REQUIRED ACTION
The word "status" marks the lines to keep; find each one in the data and copy it.
------------------------------------------------------------------------
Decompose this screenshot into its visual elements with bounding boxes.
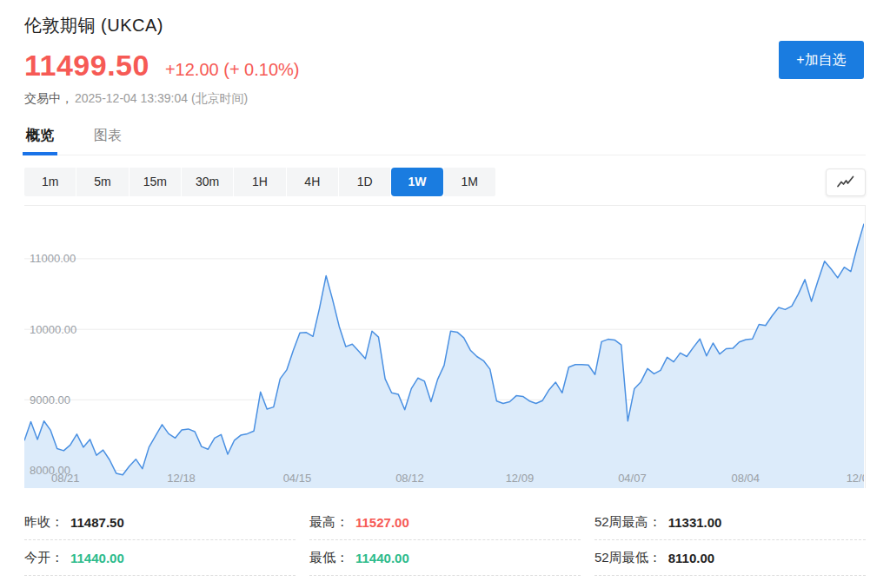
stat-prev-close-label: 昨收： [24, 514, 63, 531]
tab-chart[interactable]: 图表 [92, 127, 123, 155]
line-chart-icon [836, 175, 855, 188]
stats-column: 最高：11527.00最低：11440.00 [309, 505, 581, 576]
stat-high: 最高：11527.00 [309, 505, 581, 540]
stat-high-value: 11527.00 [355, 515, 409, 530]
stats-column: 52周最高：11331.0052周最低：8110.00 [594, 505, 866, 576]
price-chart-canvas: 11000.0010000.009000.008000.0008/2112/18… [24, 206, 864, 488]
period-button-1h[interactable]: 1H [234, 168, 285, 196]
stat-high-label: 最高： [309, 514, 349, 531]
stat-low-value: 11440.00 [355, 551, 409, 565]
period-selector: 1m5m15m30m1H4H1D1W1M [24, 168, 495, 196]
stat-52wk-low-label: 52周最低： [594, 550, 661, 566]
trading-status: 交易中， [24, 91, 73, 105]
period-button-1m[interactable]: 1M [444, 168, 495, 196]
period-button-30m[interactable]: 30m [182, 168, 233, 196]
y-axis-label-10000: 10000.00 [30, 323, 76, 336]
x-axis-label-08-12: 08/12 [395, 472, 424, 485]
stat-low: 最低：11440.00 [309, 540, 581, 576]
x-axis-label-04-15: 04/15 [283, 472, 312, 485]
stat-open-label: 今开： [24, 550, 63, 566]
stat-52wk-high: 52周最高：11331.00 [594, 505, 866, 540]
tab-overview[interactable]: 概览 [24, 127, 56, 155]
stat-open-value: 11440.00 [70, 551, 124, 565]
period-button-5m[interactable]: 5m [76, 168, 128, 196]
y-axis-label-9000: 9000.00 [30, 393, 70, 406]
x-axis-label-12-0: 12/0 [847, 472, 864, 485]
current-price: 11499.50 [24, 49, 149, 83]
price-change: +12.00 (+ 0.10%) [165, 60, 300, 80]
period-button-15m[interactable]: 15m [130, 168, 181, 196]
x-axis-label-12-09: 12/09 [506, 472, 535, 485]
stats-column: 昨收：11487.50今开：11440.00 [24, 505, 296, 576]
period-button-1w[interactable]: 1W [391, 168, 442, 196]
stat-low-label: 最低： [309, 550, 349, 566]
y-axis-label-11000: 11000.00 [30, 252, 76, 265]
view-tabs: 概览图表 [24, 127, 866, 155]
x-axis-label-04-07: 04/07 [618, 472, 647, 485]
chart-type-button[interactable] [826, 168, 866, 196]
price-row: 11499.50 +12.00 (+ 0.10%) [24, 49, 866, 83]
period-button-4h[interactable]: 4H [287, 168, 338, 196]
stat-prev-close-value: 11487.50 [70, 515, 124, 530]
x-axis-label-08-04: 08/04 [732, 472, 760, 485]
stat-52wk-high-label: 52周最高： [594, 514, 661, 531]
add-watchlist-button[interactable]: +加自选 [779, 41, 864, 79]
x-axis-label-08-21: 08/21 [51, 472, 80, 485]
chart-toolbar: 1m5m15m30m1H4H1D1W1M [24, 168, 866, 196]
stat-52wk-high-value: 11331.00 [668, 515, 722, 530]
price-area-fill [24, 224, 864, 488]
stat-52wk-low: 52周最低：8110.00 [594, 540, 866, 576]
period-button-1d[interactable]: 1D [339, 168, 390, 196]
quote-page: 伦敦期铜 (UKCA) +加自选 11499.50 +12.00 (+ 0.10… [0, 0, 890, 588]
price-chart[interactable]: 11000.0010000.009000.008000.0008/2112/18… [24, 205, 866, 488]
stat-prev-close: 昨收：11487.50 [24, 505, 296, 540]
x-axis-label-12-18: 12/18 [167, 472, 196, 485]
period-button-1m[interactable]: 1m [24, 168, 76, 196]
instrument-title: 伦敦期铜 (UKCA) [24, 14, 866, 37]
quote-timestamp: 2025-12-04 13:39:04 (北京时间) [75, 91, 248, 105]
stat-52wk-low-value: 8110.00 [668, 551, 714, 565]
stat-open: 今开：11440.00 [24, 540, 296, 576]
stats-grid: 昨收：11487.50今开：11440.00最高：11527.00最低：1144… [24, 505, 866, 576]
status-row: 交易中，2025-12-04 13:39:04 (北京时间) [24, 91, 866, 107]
------------------------------------------------------------------------
TASK ANSWER
trading-status: 交易中， [24, 91, 73, 105]
status-row: 交易中，2025-12-04 13:39:04 (北京时间) [24, 91, 866, 107]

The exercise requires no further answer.